Woolfe, R., Strawbridge, S., Douglas, B. & Dryden, W. (2009). Handbook of Counselling Psychology, 3.ed. London: SAGE. Del I, II og IV.
Counselling psychology has developed from process of psychologies development from Wundts study of attention to William James’ theory of the self as a product of relations, to Meads theory of the self as mirrored in others, to Cooleys ”looking-glass-self” theory, to Maslow, Rogers and Mays idea about psychology as a humanistic discipline.
Counselling Psychology is phenomenology, psychoanalysis, cognitive-behavioural therapy and constructivist, narrative and systemic traditions.
As a difference from other psychological therapies, counselling psychology focuses on the client-therapeutic relationship, relationships in general and the therapist’s technical expertise in relation to the clients psychiatric disorders. It is a more practical oriented approach and not as scientific. It is an alternative to the medical model of patient-expert relation.
Humanistic psychology – as Rogers explained it – is against the determinism of behaviour, created be the scientification of all knowledge from enlightenment.
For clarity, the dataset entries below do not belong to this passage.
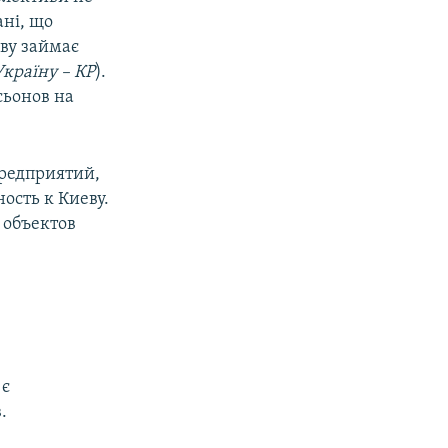
ані, що
иву займає
країну – КР
).
ксьонов на
предприятий,
ость к Киеву.
 объектов
 є
.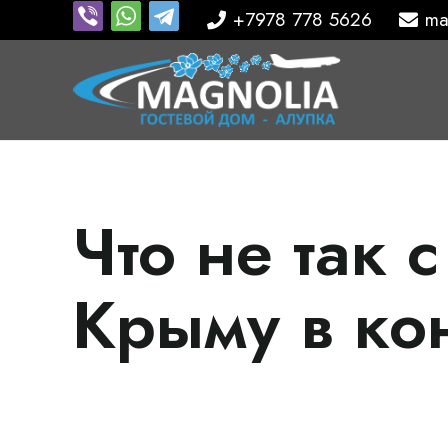
+7978 778 5626
ma
Что не так 
Крыму в ко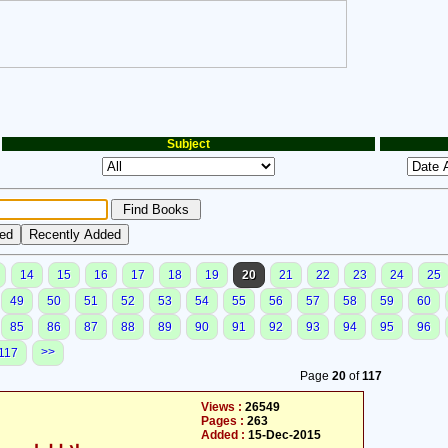
Subject
14
15
16
17
18
19
20
21
22
23
24
25
49
50
51
52
53
54
55
56
57
58
59
60
85
86
87
88
89
90
91
92
93
94
95
96
>>
117
Page
20
of
117
Views :
26549
Pages :
263
Added :
15-Dec-2015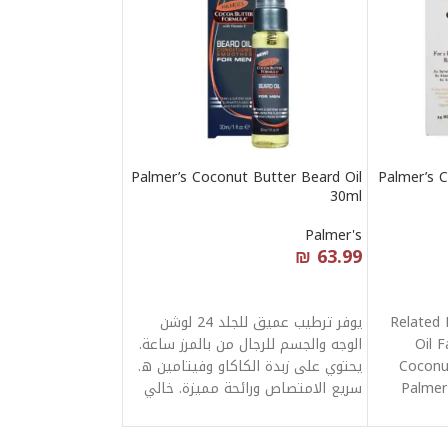
Palmer’s Coconut Butter Beard Oil
Palmer’s C
30ml
Palmer's
₪
63.99
قراءة المزيد
Related 
يوفر ترطيب عميق للجلد 24 لوشن
Oil F
الوجه والجسم للرجال من بالمرز ساعة.
Coconu
يحتوي على زبدة الكاكاو وفيتامين ه.
Palmer
سريع الامتصاص ورائحة مميزة. خالي
من البرابين والفيثالات والزيوت
المعدنية.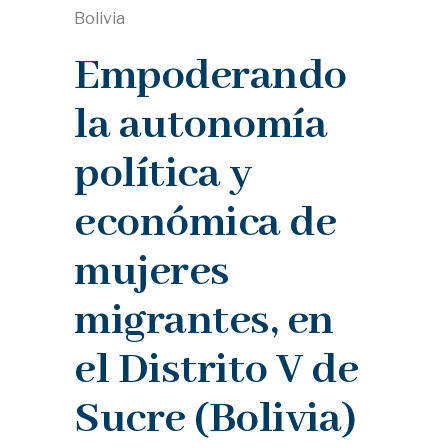
Bolivia
Empoderando
la autonomía
política y
económica de
mujeres
migrantes, en
el Distrito V de
Sucre (Bolivia)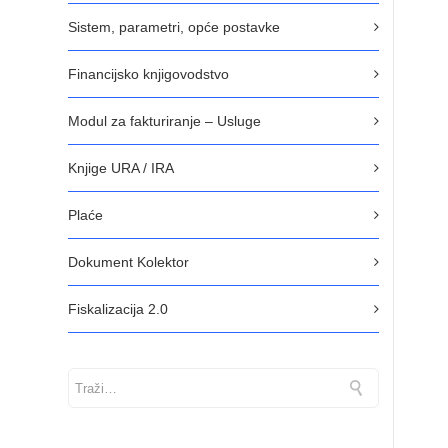
Sistem, parametri, opće postavke
Financijsko knjigovodstvo
Modul za fakturiranje – Usluge
Knjige URA / IRA
Plaće
Dokument Kolektor
Fiskalizacija 2.0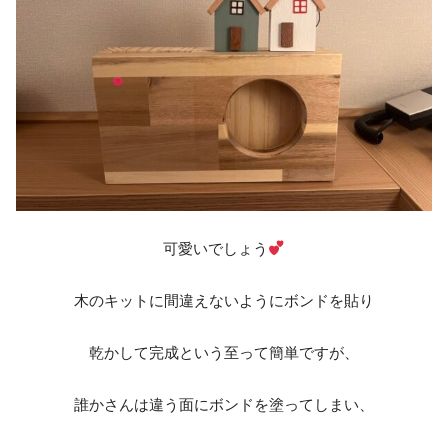
可愛いでしょう
木のキットに間違えないようにボンドを貼り
乾かして完成という至って簡単ですが、
誰かさんは違う面にボンドを塗ってしまい、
They ask “is it appropriate to use the same methods to study both the natural and the human world?”.
Counselling Psychology’s holistically and developmentally perspective on the human development is from Maslows theory of “self-actualization”, the human in the process of becoming and Rogers theory of “the fully functioning person”, a person is open for experiences and adaption.
Counselling Psychology is a positive psychology – it focuses on being with the client as a contrast to doing something to the patient. It focuses on being-in-relation with the client.
The therapist is a human with problems but he can advise the client – it has similarities to mindfulness, where the therapists uses their own experience to guide the clients.
Structuralism: understands human behaviour from a symbolic system of meaning, the language.
Post-structuralism: criticises that a system can explain everything – it still has the language as focus, but it is not the only thing
Postmodernism: criticises grand-theories and totalized meta-narratives. It will rather focus on small narratives.
There are a difference between the scientific psychology and the practical psychology.
Counselling Psychology focuses on the client-therapeutic relationship rather than the psychological approaches.
McDonaldization: is the bureaucratic and dehumanising nature of contemporary American social life. Quantity above quality, the industrialization of human contact (Ritzer, 1993).
Counselling Psychology is health care and it uses symptomatology rather than diagnoses – it is problematic with the medical model’s diagnoses because it is a interactive package rather than a subjective treatment.
It is dangerous to give the client the innocent sick-role which demands others help and is not something that the client can work with herself.